[Stored data entries]
= Beginning of Section =

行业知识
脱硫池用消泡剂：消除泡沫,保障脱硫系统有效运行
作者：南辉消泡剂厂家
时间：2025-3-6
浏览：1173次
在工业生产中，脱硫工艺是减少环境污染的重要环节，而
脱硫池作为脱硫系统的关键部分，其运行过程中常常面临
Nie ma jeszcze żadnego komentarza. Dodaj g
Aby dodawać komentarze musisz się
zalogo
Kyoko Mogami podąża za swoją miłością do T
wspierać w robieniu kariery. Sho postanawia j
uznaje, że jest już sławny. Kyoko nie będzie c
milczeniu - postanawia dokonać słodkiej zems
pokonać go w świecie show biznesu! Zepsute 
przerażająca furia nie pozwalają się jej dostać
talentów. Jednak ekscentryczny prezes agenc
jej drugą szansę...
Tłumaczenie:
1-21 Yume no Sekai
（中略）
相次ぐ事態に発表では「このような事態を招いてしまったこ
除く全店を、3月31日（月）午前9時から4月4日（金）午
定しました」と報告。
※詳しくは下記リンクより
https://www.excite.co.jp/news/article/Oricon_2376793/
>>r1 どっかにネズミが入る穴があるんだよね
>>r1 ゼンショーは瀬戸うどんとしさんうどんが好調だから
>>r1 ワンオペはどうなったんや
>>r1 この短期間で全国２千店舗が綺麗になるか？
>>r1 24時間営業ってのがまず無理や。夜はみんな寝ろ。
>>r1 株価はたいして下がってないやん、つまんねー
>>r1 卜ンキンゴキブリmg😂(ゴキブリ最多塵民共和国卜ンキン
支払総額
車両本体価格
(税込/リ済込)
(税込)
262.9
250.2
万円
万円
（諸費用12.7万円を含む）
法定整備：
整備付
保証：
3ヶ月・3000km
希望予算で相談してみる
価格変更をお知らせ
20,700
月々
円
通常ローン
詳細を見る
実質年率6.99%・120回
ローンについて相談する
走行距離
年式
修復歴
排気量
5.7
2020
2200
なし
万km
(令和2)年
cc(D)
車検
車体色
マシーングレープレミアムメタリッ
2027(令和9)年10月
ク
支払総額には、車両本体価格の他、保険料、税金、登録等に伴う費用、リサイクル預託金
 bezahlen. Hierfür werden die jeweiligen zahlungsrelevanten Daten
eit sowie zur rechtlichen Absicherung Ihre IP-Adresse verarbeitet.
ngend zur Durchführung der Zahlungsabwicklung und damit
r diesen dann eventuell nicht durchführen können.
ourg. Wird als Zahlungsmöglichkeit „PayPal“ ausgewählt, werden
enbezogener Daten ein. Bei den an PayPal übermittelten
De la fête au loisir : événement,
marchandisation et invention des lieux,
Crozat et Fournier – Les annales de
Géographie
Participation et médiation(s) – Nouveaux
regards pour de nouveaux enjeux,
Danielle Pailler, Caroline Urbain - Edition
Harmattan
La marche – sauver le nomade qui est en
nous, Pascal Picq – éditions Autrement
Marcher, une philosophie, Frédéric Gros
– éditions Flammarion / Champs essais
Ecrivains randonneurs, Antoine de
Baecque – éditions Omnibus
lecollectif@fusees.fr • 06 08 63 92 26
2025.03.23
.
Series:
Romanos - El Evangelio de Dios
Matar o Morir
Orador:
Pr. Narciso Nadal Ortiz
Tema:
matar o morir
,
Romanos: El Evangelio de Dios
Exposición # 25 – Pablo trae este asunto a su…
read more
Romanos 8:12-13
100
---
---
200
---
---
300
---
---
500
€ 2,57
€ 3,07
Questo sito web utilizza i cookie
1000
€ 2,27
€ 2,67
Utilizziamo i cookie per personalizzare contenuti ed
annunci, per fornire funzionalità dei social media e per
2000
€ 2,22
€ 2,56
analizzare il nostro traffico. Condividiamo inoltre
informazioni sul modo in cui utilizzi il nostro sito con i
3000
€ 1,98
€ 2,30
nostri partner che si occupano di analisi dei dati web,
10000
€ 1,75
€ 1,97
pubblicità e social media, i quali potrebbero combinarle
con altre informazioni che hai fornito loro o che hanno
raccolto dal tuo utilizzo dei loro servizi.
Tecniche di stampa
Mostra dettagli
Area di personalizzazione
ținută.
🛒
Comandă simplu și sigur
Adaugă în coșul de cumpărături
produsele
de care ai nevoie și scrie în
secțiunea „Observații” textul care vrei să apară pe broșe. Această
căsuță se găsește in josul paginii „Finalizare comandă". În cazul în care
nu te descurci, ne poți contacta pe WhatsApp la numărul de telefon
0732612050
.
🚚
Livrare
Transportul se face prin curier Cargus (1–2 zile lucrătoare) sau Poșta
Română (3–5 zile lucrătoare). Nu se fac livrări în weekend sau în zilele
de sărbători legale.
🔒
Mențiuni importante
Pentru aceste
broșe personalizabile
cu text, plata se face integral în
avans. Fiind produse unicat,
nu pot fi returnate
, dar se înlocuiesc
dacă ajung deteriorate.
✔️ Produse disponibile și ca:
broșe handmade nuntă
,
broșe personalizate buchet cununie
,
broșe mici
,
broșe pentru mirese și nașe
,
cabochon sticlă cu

= End of Section =

▶ **Problem statement**
Taking the entries above, please repeat each one exactly.

▶ **Expected output**
行业知识
脱硫池用消泡剂：消除泡沫,保障脱硫系统有效运行
作者：南辉消泡剂厂家
时间：2025-3-6
浏览：1173次
在工业生产中，脱硫工艺是减少环境污染的重要环节，而
脱硫池作为脱硫系统的关键部分，其运行过程中常常面临
Nie ma jeszcze żadnego komentarza. Dodaj g
Aby dodawać komentarze musisz się
zalogo
Kyoko Mogami podąża za swoją miłością do T
wspierać w robieniu kariery. Sho postanawia j
uznaje, że jest już sławny. Kyoko nie będzie c
milczeniu - postanawia dokonać słodkiej zems
pokonać go w świecie show biznesu! Zepsute 
przerażająca furia nie pozwalają się jej dostać
talentów. Jednak ekscentryczny prezes agenc
jej drugą szansę...
Tłumaczenie:
1-21 Yume no Sekai
（中略）
相次ぐ事態に発表では「このような事態を招いてしまったこ
除く全店を、3月31日（月）午前9時から4月4日（金）午
定しました」と報告。
※詳しくは下記リンクより
https://www.excite.co.jp/news/article/Oricon_2376793/
>>r1 どっかにネズミが入る穴があるんだよね
>>r1 ゼンショーは瀬戸うどんとしさんうどんが好調だから
>>r1 ワンオペはどうなったんや
>>r1 この短期間で全国２千店舗が綺麗になるか？
>>r1 24時間営業ってのがまず無理や。夜はみんな寝ろ。
>>r1 株価はたいして下がってないやん、つまんねー
>>r1 卜ンキンゴキブリmg😂(ゴキブリ最多塵民共和国卜ンキン
支払総額
車両本体価格
(税込/リ済込)
(税込)
262.9
250.2
万円
万円
（諸費用12.7万円を含む）
法定整備：
整備付
保証：
3ヶ月・3000km
希望予算で相談してみる
価格変更をお知らせ
20,700
月々
円
通常ローン
詳細を見る
実質年率6.99%・120回
ローンについて相談する
走行距離
年式
修復歴
排気量
5.7
2020
2200
なし
万km
(令和2)年
cc(D)
車検
車体色
マシーングレープレミアムメタリッ
2027(令和9)年10月
ク
支払総額には、車両本体価格の他、保険料、税金、登録等に伴う費用、リサイクル預託金
 bezahlen. Hierfür werden die jeweiligen zahlungsrelevanten Daten
eit sowie zur rechtlichen Absicherung Ihre IP-Adresse verarbeitet.
ngend zur Durchführung der Zahlungsabwicklung und damit
r diesen dann eventuell nicht durchführen können.
ourg. Wird als Zahlungsmöglichkeit „PayPal“ ausgewählt, werden
enbezogener Daten ein. Bei den an PayPal übermittelten
De la fête au loisir : événement,
marchandisation et invention des lieux,
Crozat et Fournier – Les annales de
Géographie
Participation et médiation(s) – Nouveaux
regards pour de nouveaux enjeux,
Danielle Pailler, Caroline Urbain - Edition
Harmattan
La marche – sauver le nomade qui est en
nous, Pascal Picq – éditions Autrement
Marcher, une philosophie, Frédéric Gros
– éditions Flammarion / Champs essais
Ecrivains randonneurs, Antoine de
Baecque – éditions Omnibus
lecollectif@fusees.fr • 06 08 63 92 26
2025.03.23
.
Series:
Romanos - El Evangelio de Dios
Matar o Morir
Orador:
Pr. Narciso Nadal Ortiz
Tema:
matar o morir
,
Romanos: El Evangelio de Dios
Exposición # 25 – Pablo trae este asunto a su…
read more
Romanos 8:12-13
100
---
---
200
---
---
300
---
---
500
€ 2,57
€ 3,07
Questo sito web utilizza i cookie
1000
€ 2,27
€ 2,67
Utilizziamo i cookie per personalizzare contenuti ed
annunci, per fornire funzionalità dei social media e per
2000
€ 2,22
€ 2,56
analizzare il nostro traffico. Condividiamo inoltre
informazioni sul modo in cui utilizzi il nostro sito con i
3000
€ 1,98
€ 2,30
nostri partner che si occupano di analisi dei dati web,
10000
€ 1,75
€ 1,97
pubblicità e social media, i quali potrebbero combinarle
con altre informazioni che hai fornito loro o che hanno
raccolto dal tuo utilizzo dei loro servizi.
Tecniche di stampa
Mostra dettagli
Area di personalizzazione
ținută.
🛒
Comandă simplu și sigur
Adaugă în coșul de cumpărături
produsele
de care ai nevoie și scrie în
secțiunea „Observații” textul care vrei să apară pe broșe. Această
căsuță se găsește in josul paginii „Finalizare comandă". În cazul în care
nu te descurci, ne poți contacta pe WhatsApp la numărul de telefon
0732612050
.
🚚
Livrare
Transportul se face prin curier Cargus (1–2 zile lucrătoare) sau Poșta
Română (3–5 zile lucrătoare). Nu se fac livrări în weekend sau în zilele
de sărbători legale.
🔒
Mențiuni importante
Pentru aceste
broșe personalizabile
cu text, plata se face integral în
avans. Fiind produse unicat,
nu pot fi returnate
, dar se înlocuiesc
dacă ajung deteriorate.
✔️ Produse disponibile și ca:
broșe handmade nuntă
,
broșe personalizate buchet cununie
,
broșe mici
,
broșe pentru mirese și nașe
,
cabochon sticlă cu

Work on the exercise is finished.